> **Try it**
Scan each line of the records for the word "Salam" and extract the ones that have it.

> **Material shown**
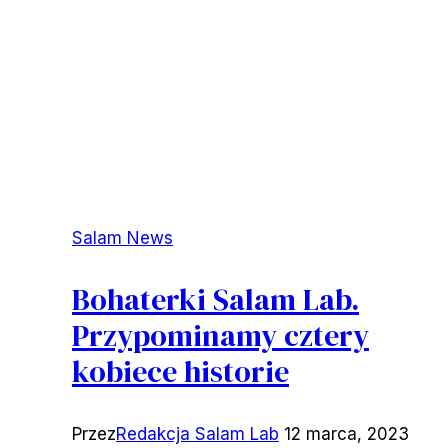
Salam News
Bohaterki Salam Lab.
Przypominamy cztery
kobiece historie
Przez
Redakcja Salam Lab
12 marca, 2023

> **Finished exercise**
Salam News
Bohaterki Salam Lab.
Redakcja Salam Lab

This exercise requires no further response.